Transformations: Topic Models

What does it do?

Topic models take a collection of texts and try to assign every word to a “topic.” A perfectly functioning topic model, for example, might take a collection of political speeches and determine that the three major categories of language are the economy, foreign policy, and social issues; and for each individual speech, it could tell you what percentage was devoted to each. Topic modeling algorithms determine what these topics should be from the collection itself; words that tend to appear together are grouped into a single topic.

What’s so great about it?

You can look at the results of a topic model directly and it tends to make sense: you get a list of words that have some obvious coherence. This lets you see at a glance some of the major topics of a large corpus; it also gives you a way to identify that may be thematically interesting in an unstructured library.

What are the pitfalls?

Topic modeling can work on relatively small texts; a single book, if structured well, can be long enough. You do need a large number of documents. At least 100, ideally over 1000. These can be as short as a paragraph apiece. (See below).

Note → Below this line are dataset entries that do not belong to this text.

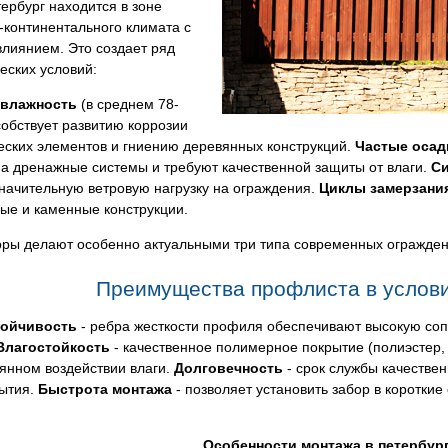
ербург находится в зоне
-континентального климата с
лиянием. Это создает ряд
еских условий:
 влажность
(в среднем 78-
обствует развитию коррозии
еских элементов и гниению деревянных конструкций.
Частые осад
на дренажные системы и требуют качественной защиты от влаги.
С
начительную ветровую нагрузку на ограждения.
Циклы замерзани
ые и каменные конструкции.
ры делают особенно актуальными три типа современных ограждений
Преимущества профлиста в услови
тойчивость
- ребра жесткости профиля обеспечивают высокую соп
Влагостойкость
- качественное полимерное покрытие (полиэстер,
янном воздействии влаги.
Долговечность
- срок службы качествен
рытия.
Быстрота монтажа
- позволяет установить забор в короткие
Особенности монтажа в петербур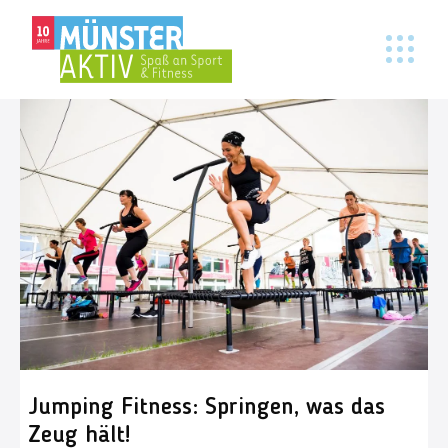
Jumping Fitness: Springen, was das
Zeug hält!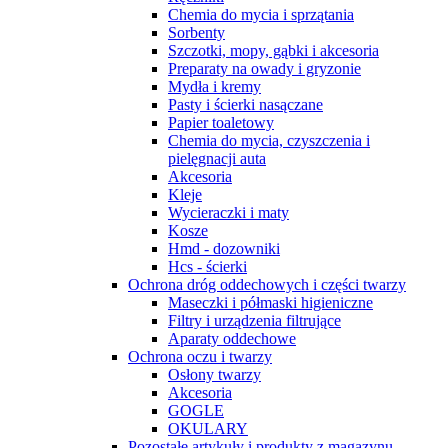
Chemia do mycia i sprzątania
Sorbenty
Szczotki, mopy, gąbki i akcesoria
Preparaty na owady i gryzonie
Mydła i kremy
Pasty i ścierki nasączane
Papier toaletowy
Chemia do mycia, czyszczenia i
pielęgnacji auta
Akcesoria
Kleje
Wycieraczki i maty
Kosze
Hmd - dozowniki
Hcs - ścierki
Ochrona dróg oddechowych i części twarzy
Maseczki i półmaski higieniczne
Filtry i urządzenia filtrujące
Aparaty oddechowe
Ochrona oczu i twarzy
Osłony twarzy
Akcesoria
GOGLE
OKULARY
Pozostałe artykuły i produkty z magazynu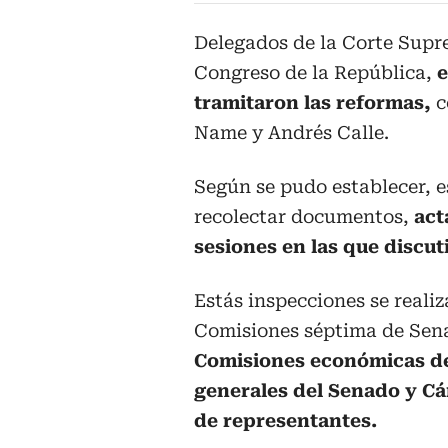
Delegados de la Corte Supre
Congreso de la República,
e
tramitaron las reformas,
c
Name y Andrés Calle.
Según se pudo establecer, e
recolectar documentos,
act
sesiones en las que discut
Estás inspecciones se realiz
Comisiones séptima de Se
Comisiones económicas de
generales del Senado y C
de representantes.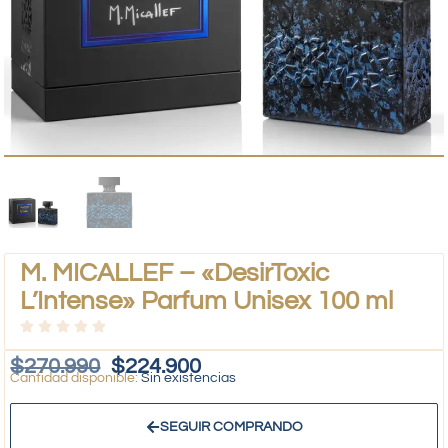
M. MICALLEF – «DesirToxic
L’Intense» Parfum Unisex 100 ml
$
270.990
$
224.900
Sin existencias
SEGUIR COMPRANDO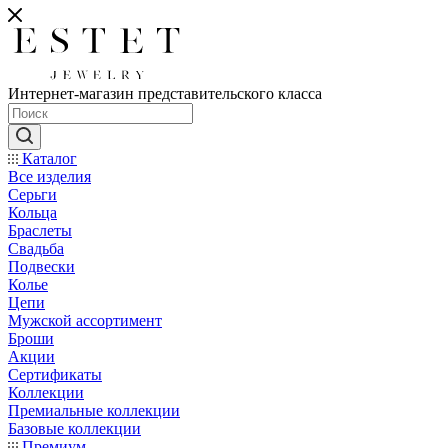
Интернет-магазин представительского класса
Каталог
Все изделия
Серьги
Кольца
Браслеты
Свадьба
Подвески
Колье
Цепи
Мужской ассортимент
Броши
Акции
Сертификаты
Коллекции
Премиальные коллекции
Базовые коллекции
Премиум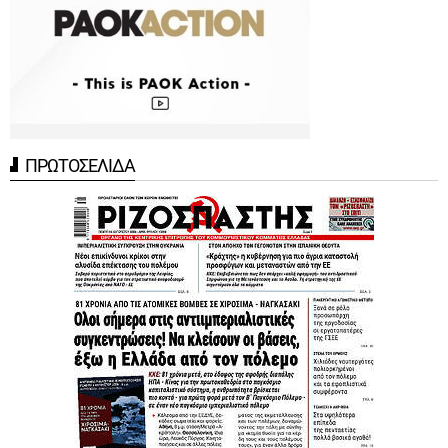
ΠΡΩΤΟΣΕΛΙΔΑ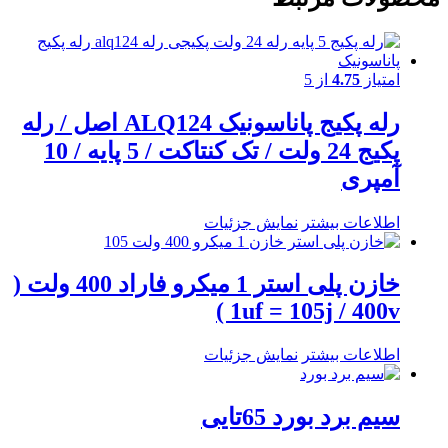
امتیاز
4.75
از 5
رله پکیج پاناسونیک ALQ124 اصل / رله
پکیج 24 ولت / تک کنتاکت / 5 پایه / 10
آمپری
اطلاعات بیشتر
نمایش جزئیات
خازن پلی استر 1 میکرو فاراد 400 ولت (
1uf = 105j / 400v )
اطلاعات بیشتر
نمایش جزئیات
سیم برد بورد 65تایی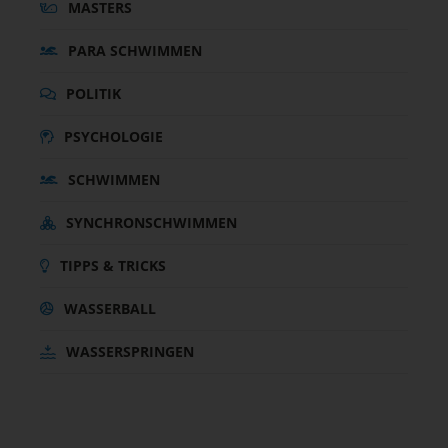
MASTERS
PARA SCHWIMMEN
POLITIK
PSYCHOLOGIE
SCHWIMMEN
SYNCHRONSCHWIMMEN
TIPPS & TRICKS
WASSERBALL
WASSERSPRINGEN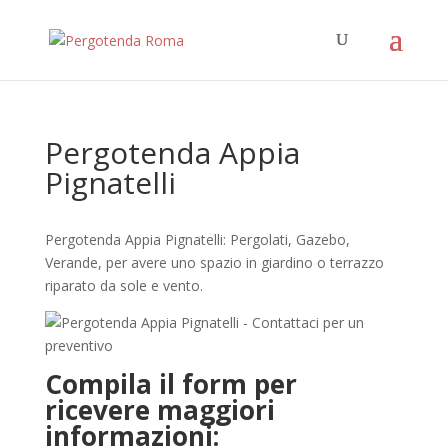
Pergotenda Appia
Pignatelli
Pergotenda Appia Pignatelli: Pergolati, Gazebo,
Verande, per avere uno spazio in giardino o terrazzo
riparato da sole e vento.
Compila il form per
ricevere maggiori
informazioni:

There are always some “junk” or incomprehensible topics. It’s not clear how to think of them.

Particularly when your subjects of interest are distinguished by vocabulary rather than style, topics tend to be easily readable.

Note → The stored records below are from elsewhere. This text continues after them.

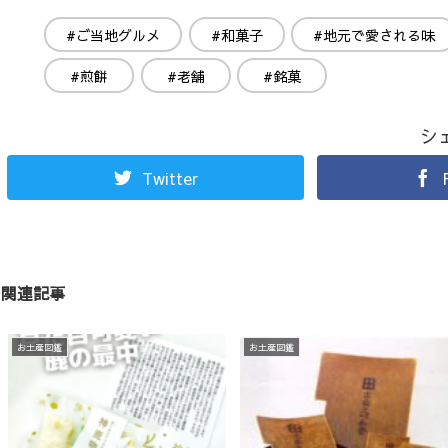
#ご当地グルメ
#和菓子
#地元で愛される味
#煎餅
#老舗
#銘菓
シ
Twitter
関連記事
お土産図鑑
お土産図鑑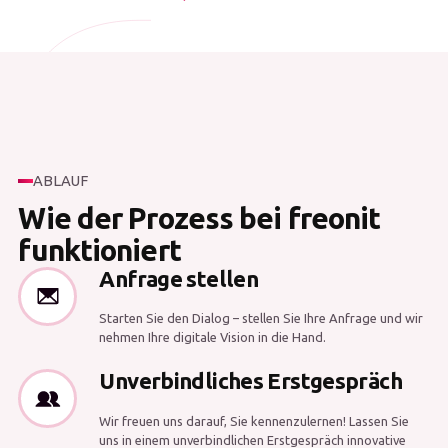
ABLAUF
Wie der Prozess bei freonit
funktioniert
Anfrage stellen
Starten Sie den Dialog – stellen Sie Ihre Anfrage und wir
nehmen Ihre digitale Vision in die Hand.
Unverbindliches Erstgespräch
Wir freuen uns darauf, Sie kennenzulernen! Lassen Sie
uns in einem unverbindlichen Erstgespräch innovative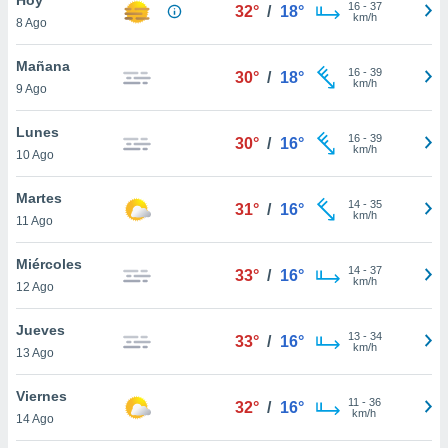
16
-
37
32°
/
18°
km/h
8 Ago
do en
 mismo.
sultar más
Mañana
16
-
39
30°
/
18°
 en nuestra
km/h
9 Ago
 Cookies
y
ualquier
Lunes
16
-
39
30°
/
16°
km/h
10 Ago
ento
 botón
ación de
Martes
14
-
35
31°
/
16°
kies
km/h
11 Ago
 disponible
e nuestra
Miércoles
14
-
37
.
33°
/
16°
km/h
12 Ago
IVAMENTE,
Jueves
13
-
34
33°
/
16°
km/h
13 Ago
as
 a cookies
Viernes
11
-
36
32°
/
16°
km/h
 no aceptar
14 Ago
ón de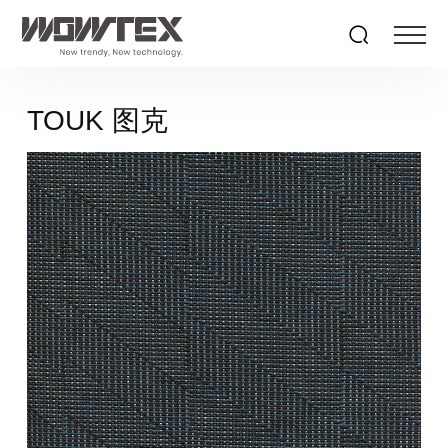
TOUK 图克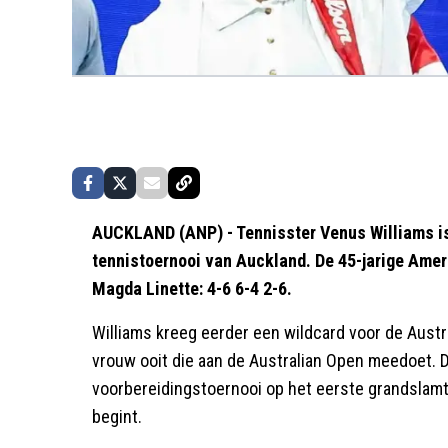
AUCKLAND (ANP) - Tennisster Venus Williams is
tennistoernooi van Auckland. De 45-jarige Amer
Magda Linette: 4-6 6-4 2-6.
Williams kreeg eerder een wildcard voor de Aust
vrouw ooit die aan de Australian Open meedoet. 
voorbereidingstoernooi op het eerste grandslamt
begint.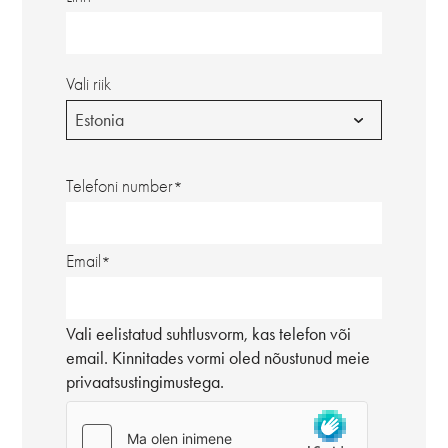
Vali riik
Estonia
Telefoni number
Email
Vali eelistatud suhtlusvorm, kas telefon või
email. Kinnitades vormi oled nõustunud meie
privaatsustingimustega.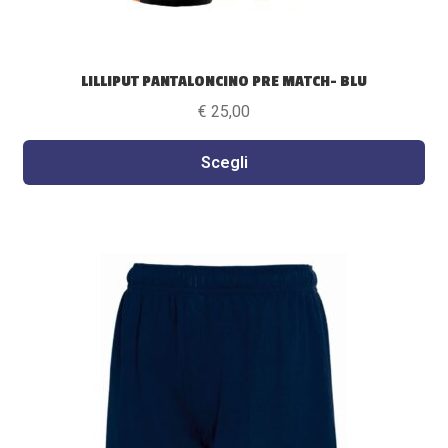
LILLIPUT PANTALONCINO PRE MATCH- BLU
€
25,00
Scegli
Questo
prodotto
ha
più
varianti.
Le
opzioni
possono
essere
scelte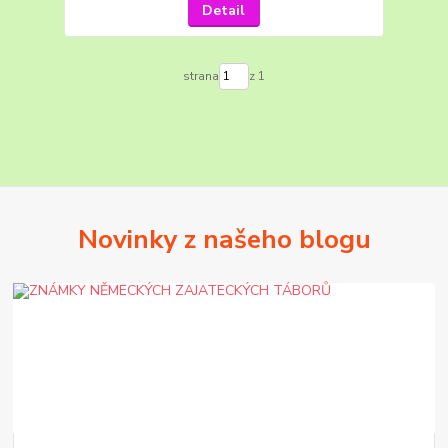
Detail
strana
z 1
Novinky z našeho blogu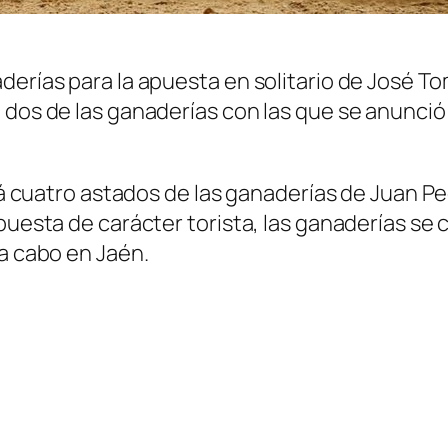
.
erías para la apuesta en solitario de José Tom
e dos de las ganaderías con las que se anunci
iará cuatro astados de las ganaderías de Juan 
apuesta de carácter torista, las ganaderías s
 a cabo en Jaén.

What are the decisions the modeler has to make?

Most importantly, the number of topics; this is a completely arbitrary choice. Between 5 and 100 is usually sensible.

How to divide the text up into documents: Don’t assume that the files you start with are of an appropriate size. Since topics are just words that appear in a document together, you need to think about what size of text is likely to have the associations you want, while giving the algorithm enough texts to work with.

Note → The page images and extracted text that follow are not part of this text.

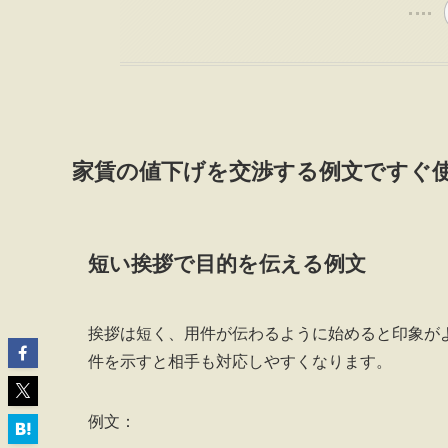
家賃の値下げを交渉する例文ですぐ
短い挨拶で目的を伝える例文
挨拶は短く、用件が伝わるように始めると印象が
件を示すと相手も対応しやすくなります。
例文：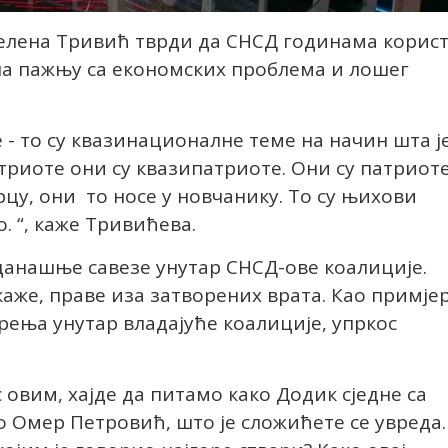
елена Тривић тврди да СНСД годинама корис
ла пажњу са економских проблема и лошег
 - то су квазинационалне теме на начин шта ј
атриоте они су квазипатриоте. Они су патриот
срцу, они то носе у новчанику. То су њихови
. “, каже Тривићева.
и данашње савезе унутар СНСД-ове коалиције.
аже, праве иза затворених врата. Као примје
ења унутар владајуће коалиције, упркос
с овим, хајде да питамо како Додик сједне са
 Омер Петровић, што је сложићете се увреда.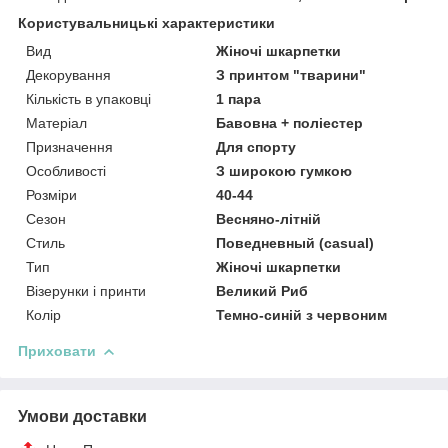
Користувальницькі характеристики
Вид
Жіночі шкарпетки
Декорування
З принтом "тварини"
Кількість в упаковці
1 пара
Матеріал
Бавовна + поліестер
Призначення
Для спорту
Особливості
З широкою гумкою
Розміри
40-44
Сезон
Весняно-літній
Стиль
Поведневный (casual)
Тип
Жіночі шкарпетки
Візерунки і принти
Великий Риб
Колір
Темно-синій з червоним
Приховати
Умови доставки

There’s some flexibility in determining what’s a token. Some topic modeling software can automatically join together frequent phrases like “New York” into a single phrase. You can also go much farther afield: I’ve semi-successfully modeled oceanic voyages as documents consisting of “words” for every point on the ocean they visit.

What algorithms do the transformation?

There are a variety of algorithms out there for inferring topics from documents, but far and away the most widespread is Latent Direchlet Allocation (or LDA).Blei, Ng, and Jordan, “Latent Dirichlet Allocation.” In general, you’re best off sticking to the basic model, sometimes called “vanilla LDA;” there are a lot of refinements, but few (including the “temporal” ones) add much.

What software should I use?

MALLET, maintained by David Mimno at Cornell, is the gold standard, though it can be a bit intimidating to run. The best introduction is in the online series “The Programming Historian.” Mimno has wrapped it in an R package called “mallet” that makes the process somewhat easier (although it can be difficult to install the R package).

Where do I learn more about it?

The Journal of Digital Humanities devoted an issue to topic modeling in 2013. Ted Underwood has an introduction on his website that gets into the details of the LDA algorithm Underwood, “Topic Modeling Made Just Simple Enough. The Stone and the Shell.” and wrote a useful essay with Andrew Goldstone using topic models to look at literary history.Goldstone and Underwood, “The Quiet Transformations of Literary Studies.”

Blei, David M., Andrew Y. Ng, and Michael I. Jordan. “Latent Dirichlet Allocation.” The Journal of Machine Learning Research 3 (2003): 993–1022.

Goldstone, Andrew, and Ted Underwood. “The Quiet Transformations of Literary Studies: What Thirteen Thousand Scholars Could Tell Us.” New Literary History 45, no. 3 (2014): 359–384. doi:10.1353/nlh.2014.0025.

Underwood, Ted. “Topic Modeling Made Just Simple Enough. The Stone and the Shell,” April 7, 2012.